Consider the case of Boeing 787-8 N947BA, an aircraft with a mere 13 flight hours. This jet, one of the “terrible teens” — early production models fraught with assembly inconsistencies and structural quirks — never carried a single paying passenger. Originally built for Royal Air Maroc, it failed to meet the airline’s delivery criteria due to assembly errors and weight issues, leaving it in limbo for years in storage at Victorville, California. By the time Boeing and its partners sought a buyer, N947BA’s operating history was non-existent, and its complicated background made potential operators hesitant. Despite its near-new condition, the aircraft ended up at Roswell International Air Center in New Mexico for dismantling, highlighting the shift from traditional aircraft economics to a teardown-driven valuation model.

The financial logic behind dismantling N947BA was strikingly simple yet counterintuitive.
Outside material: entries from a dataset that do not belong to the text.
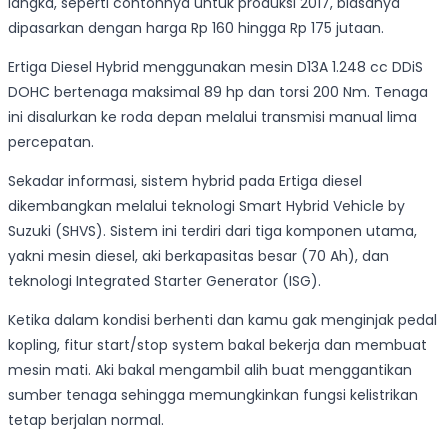
langka, seperti contohnya untuk produksi 2017, biasanya
dipasarkan dengan harga Rp 160 hingga Rp 175 jutaan.
Ertiga Diesel Hybrid menggunakan mesin D13A 1.248 cc DDiS
DOHC bertenaga maksimal 89 hp dan torsi 200 Nm. Tenaga
ini disalurkan ke roda depan melalui transmisi manual lima
percepatan.
Sekadar informasi, sistem hybrid pada Ertiga diesel
dikembangkan melalui teknologi Smart Hybrid Vehicle by
Suzuki (SHVS). Sistem ini terdiri dari tiga komponen utama,
yakni mesin diesel, aki berkapasitas besar (70 Ah), dan
teknologi Integrated Starter Generator (ISG).
Ketika dalam kondisi berhenti dan kamu gak menginjak pedal
kopling, fitur start/stop system bakal bekerja dan membuat
mesin mati. Aki bakal mengambil alih buat menggantikan
sumber tenaga sehingga memungkinkan fungsi kelistrikan
tetap berjalan normal.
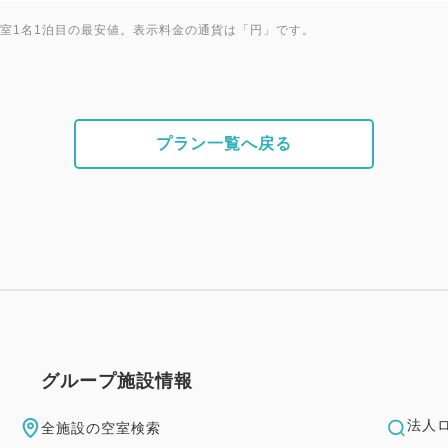
1室1名1泊目の最安値。表示料金の通貨は「円」です。
◆3歳以上小学生までのお子様
(アクティビティご利用には
Ⓐリザンアドベンチャーを1泊
Ⓑお子様マリングッズ1つ(う
プラン一覧へ戻る
様一泊につき1枚お付けします
Ⓒ2連泊以上で花火券とおやつ
幼児施設使用料
★3～5歳の幼児のご宿泊には
2,200円（消費税込）を頂戴
予めご了承くださいませ。
グループ施設情報
ご案内 ※予めご了承ください
☆お食事券、チケットはチェ
法人
全施設の空室検索
☆ビーチセット、お子様マリ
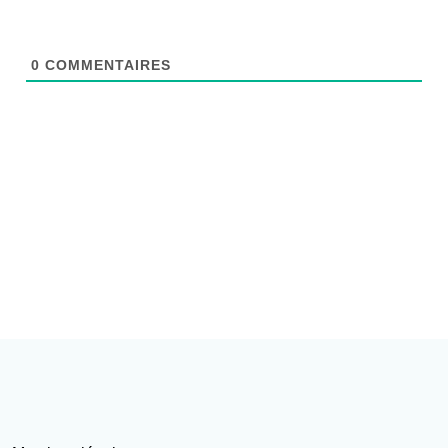
0
COMMENTAIRES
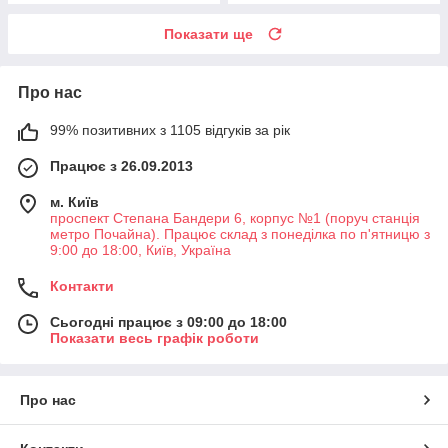
Показати ще
Про нас
99% позитивних з 1105 відгуків за рік
Працює з 26.09.2013
м. Київ
проспект Степана Бандери 6, корпус №1 (поруч станція
метро Почайна). Працює склад з понеділка по п'ятницю з
9:00 до 18:00, Київ, Україна
Контакти
Сьогодні працює з 09:00 до 18:00
Показати весь графік роботи
Про нас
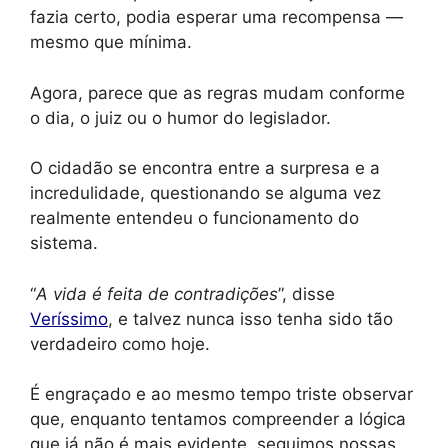
fazia certo, podia esperar uma recompensa —
mesmo que mínima.
Agora, parece que as regras mudam conforme
o dia, o juiz ou o humor do legislador.
O cidadão se encontra entre a surpresa e a
incredulidade, questionando se alguma vez
realmente entendeu o funcionamento do
sistema.
“
A vida é feita de contradições
”, disse
Veríssimo
, e talvez nunca isso tenha sido tão
verdadeiro como hoje.
É engraçado e ao mesmo tempo triste observar
que, enquanto tentamos compreender a lógica
que já não é mais evidente, seguimos nossas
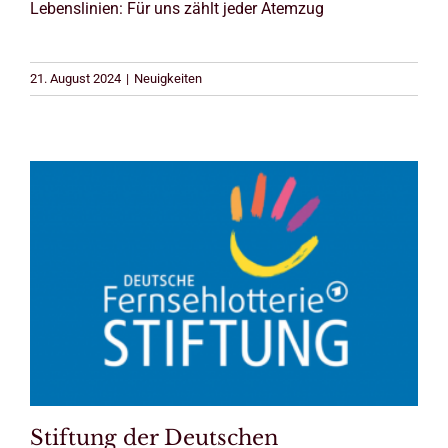
Lebenslinien: Für uns zählt jeder Atemzug
21. August 2024
|
Neuigkeiten
Stiftung der Deutschen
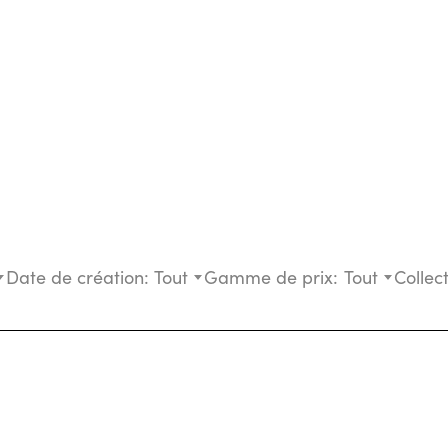
Date de création:
Tout
Gamme de prix:
Tout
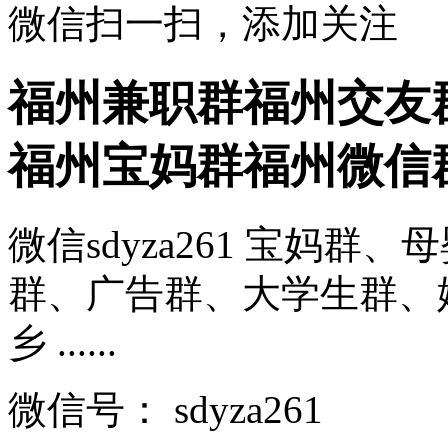
微信扫一扫，添加关注
福州兼职群福州交友
福州宝妈群福州微信
微信sdyza261 宝妈
群、广告群、大学生群、
乡 ......
微信号：
sdyza261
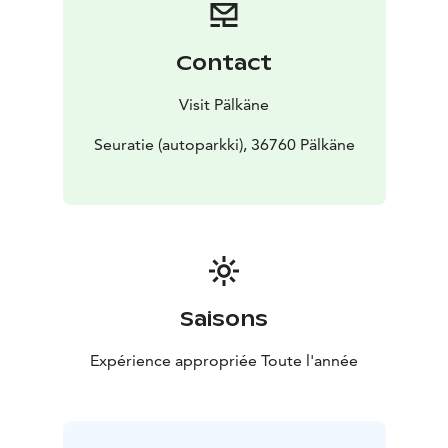
Contact
Visit Pälkäne
Seuratie (autoparkki), 36760 Pälkäne
Saisons
Expérience appropriée Toute l'année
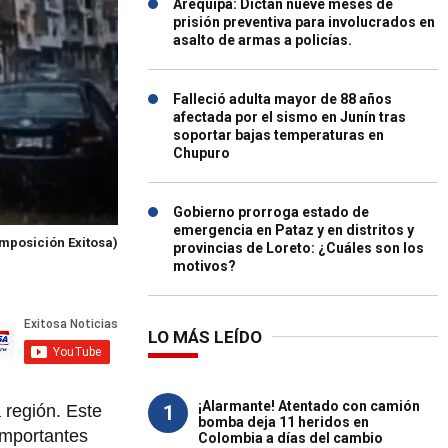
Arequipa: Dictan nueve meses de
prisión preventiva para involucrados en
asalto de armas a policías.
Falleció adulta mayor de 88 años
afectada por el sismo en Junín tras
soportar bajas temperaturas en
Chupuro
Gobierno prorroga estado de
emergencia en Pataz y en distritos y
mposición Exitosa)
provincias de Loreto: ¿Cuáles son los
motivos?
LO MÁS LEÍDO
¡Alarmante! Atentado con camión
1
a región. Este
bomba deja 11 heridos en
importantes
Colombia a días del cambio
Its two engines alone commanded a market value of roughly $20 million each, exceeding the price of the aircraft as a whole by $15 million. When factoring in other high-value components — landing gear estimated at $4–6 million, avionics and major line-replaceable units at $2–4 million, and auxiliary power unit (APU) hardware at $2–3 million — the total parts valuation soared to between $50 and $56 million. In contrast, selling N947BA as a complete aircraft proved challenging, leaving disassembly as the only financially rational path. This scenario illustrates a rare but emerging trend in modern aviation: when components outstrip the whole in value, the logical move is to dismantle even jets that have scarcely flown.
The underlying cause of this economic inversion lies in the post-pandemic aerospace supply chain crisis. Global OEMs (original equipment manufacturers) have struggled to meet the surging demand from airlines expanding their fleets, with production resources concentrated on completing new aircraft to address a backlog exceeding 17,000 orders. According to IATA and Oliver Wyman, supply chain bottlenecks in 2025 alone cost the airline industry more than $11 billion in excess fuel expenditures, grounded aircraft awaiting parts, and maintenance delays. These disruptions have driven a steep increase in the value of used serviceable materials (USM), components that can be removed, certified, and reused on other aircraft.
Airlines operating large Boeing 787 fleets now face months-long waits for replacement parts, forcing some aircraft to remain grounded while critical components are sourced. With over 1,200 Dreamliners in active service and minimal retirements to supply the secondary parts market, the scarcity of used components has reached a tipping point. The result is a paradox where a nearly new aircraft, once prized for its operational potential, is more profitable when cannibalized for parts.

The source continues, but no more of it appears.